The cost of liberty is less than the price of repression.

— W.E.B. Du Bois

Neurosis is the inability to tolerate ambiguity.

— Sigmund Freud

It is by now an undisputed fact that Don Imus, the zombie-like host of the “Imus in the Morning” show, a man many of us — thankfully — knew little or nothing about before last week, is clearly a racist son of a bitch and deserves to be strung up by his toes. Or at least that is the impression the media has been pressing home for the last week and a half. The scene, sadly, is not original. Bumbling, often old, middle-aged, or washed-up white dude forgets his place and/or loses his cool and the media has a field day beating him into submission. I am not interested in apologizing for Imus; his previous comments about women, Jews, and Arabs should have been enough to get him fired or replaced a long time ago.

In fact, I really don’t care about Imus at all, nor do I really care about the emotional or economic well being of the other recent manifestations of our cultural stupidity: Michael Richards, Senator Biden, and Mel Gibson. I do, however, think that all of these men are scapegoats for an American culture, both black and white, that is so penitently self mortifying, so obsessed with denying and repressing its own implicit and self-perpetuating structures of racial, ethnic, and sexual difference, that it creates rigid rules of conduct around discussions of race and seeks sacrifices wherever it can find them. Make no doubt, any white person who goes out of her way to actively condemn Imus is either running for office and/or desperately trying to assert their own enlightened position as a non-racist. Hillary Clinton, for instance, wasted no time rushing to New Brunswick to show her support for the Rutgers women, who frankly, did a perfectly fine job defending themselves without her. The party line, for most of the punditry, is that Imus is somehow an aberration, that he went too far, or that talk like that is just not acceptable in public. But when we talk about Imus, Richards, Gibson, and Biden as individuals, we miss the fact that they are also, inevitably, representatives of their culture.

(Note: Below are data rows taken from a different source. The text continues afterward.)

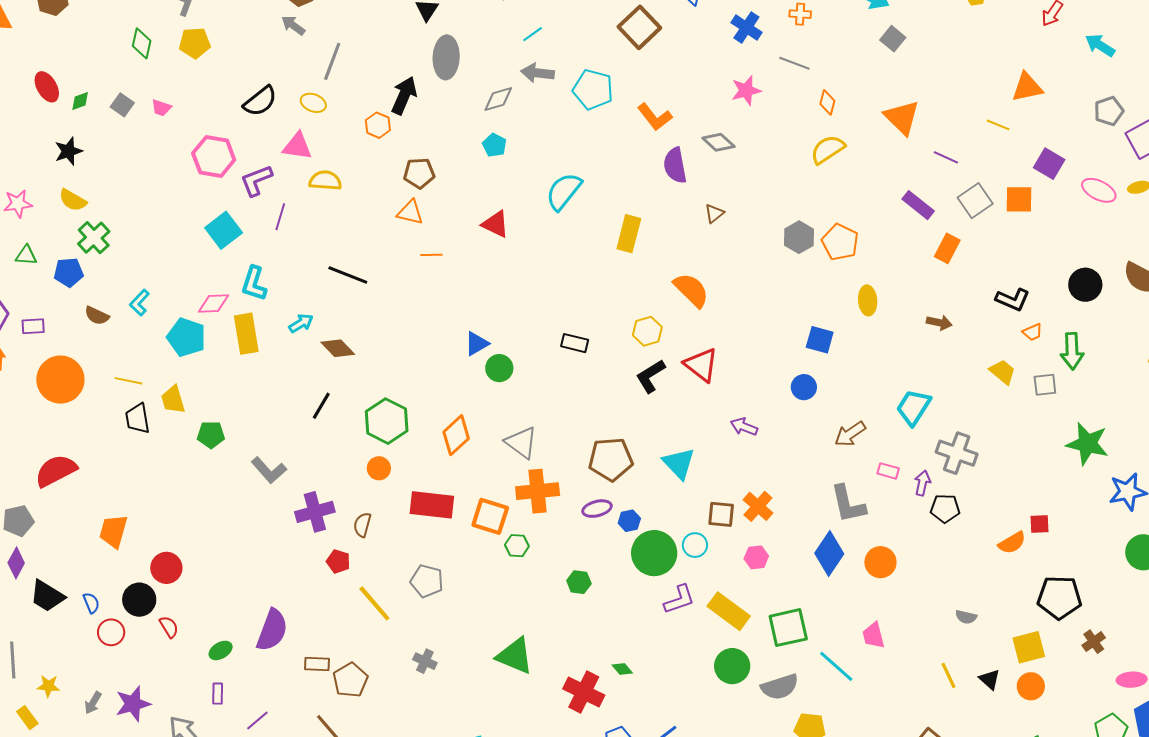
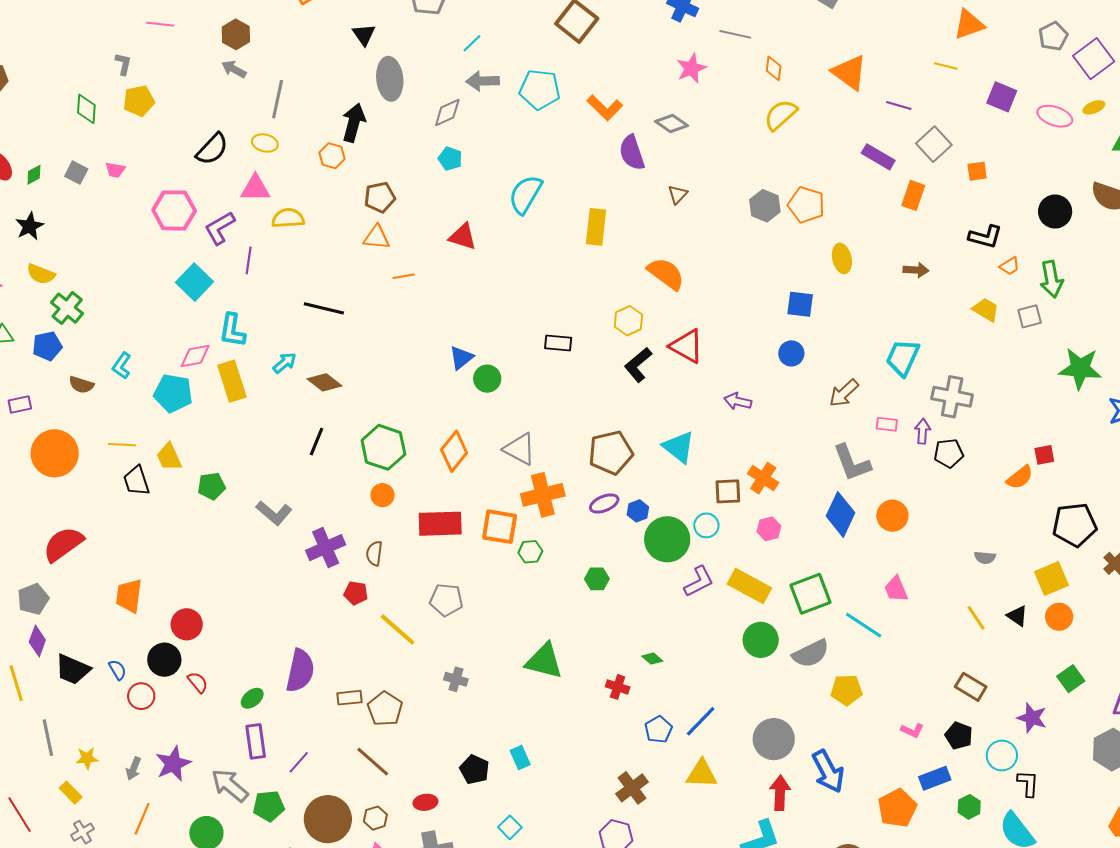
orange square: (1019, 199) -> (977, 171), moved, size x0.7
red cross: (584, 692) -> (618, 687), size x0.6
purple rectangle: (218, 694) -> (256, 741), size x1.6

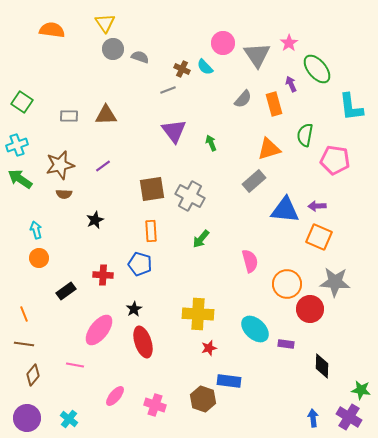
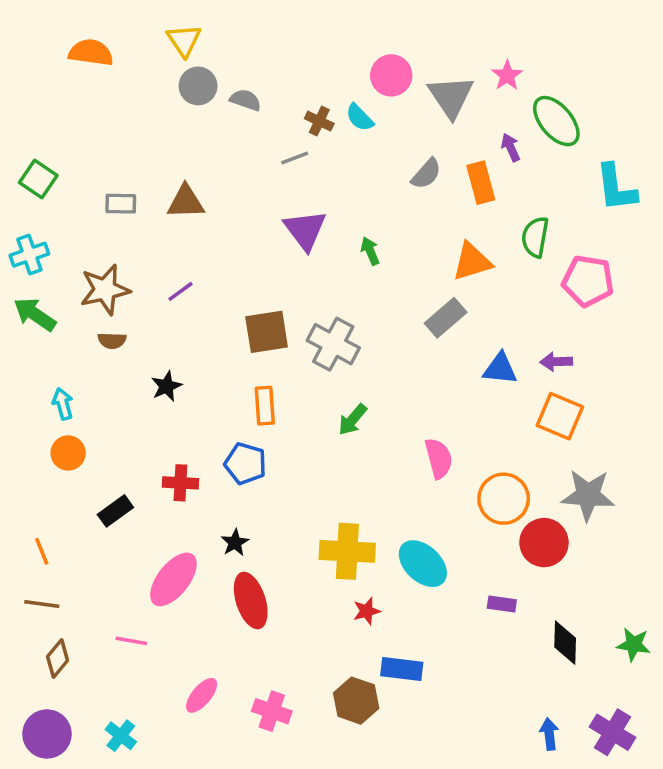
blue triangle: (285, 210) -> (500, 369), size x0.7
cyan ellipse: (255, 329) -> (423, 564), moved
green star: (361, 390) -> (634, 644), moved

Richards, Gibson, and especially Imus, with his dumb cowboy hat and his Keith Richards countenance, are the perfect vessels for our cultural insecurities. In them we can place all of our fears and anxieties, and by berating them, by publicly humiliating them, we can abject that part of ourselves that we find most distasteful: the fact that regardless of how hard we try, we still see each other differently, and that despite all of the crossover of popular cultures, we still self-identify most frequently by race and ethnicity, and worse that we still insist, whether they like it or not, of placing others in those categories, with all of their attendant preconceptions and bigoted assumptions. That a powerful black woman must necessarily be a “nappy headed ho,” is an assumption that our popular culture has made implicit in image and language; it is not something Imus just came up with in his demented mind. That Imus then went on to talk about the predominantly white team who defeated Rutgers as contrastingly “cute” brought to light a an entire beauty industry, that, Tyra Banks aside, until very recently, and predominantly still, thinks of beauty in terms of whiteness.

This is not Imus’s bigotry; this is our bigotry and it’s not uncommon. Imus does not control the advertising machines, pumping out images of white beauty from Madison Avenue; Imus does not control the Republican Party that still thinks of affirmative action as reverse discrimination, the prison industry that incarcerates whole generations of black men, and the music labels that still produce songs and videos that explicitly denigrate women as objects of status and sexual satisfaction. Likewise, Imus does not control the culture of our everyday lives, in which, for reasons we can neither articulate nor control, we seem obsessed as a nation with re-inscribing codes of speech, dress, taste, and sentiment along the lines of race.

No, our focus on Imus is a distraction. A criminal fed to the lions, makes for a good spectacle, but it does not eliminate the causes of crime. In an explicitly Freudian sense, Imus has revealed the degree to which, as a nation, we suffer from a cultural neurosis that will not merely go away. Rather than fire Imus, it might have been more appropriate to make a case study: leave him on the couch a little longer and let him talk it out. Maybe then we might have learned something about ourselves.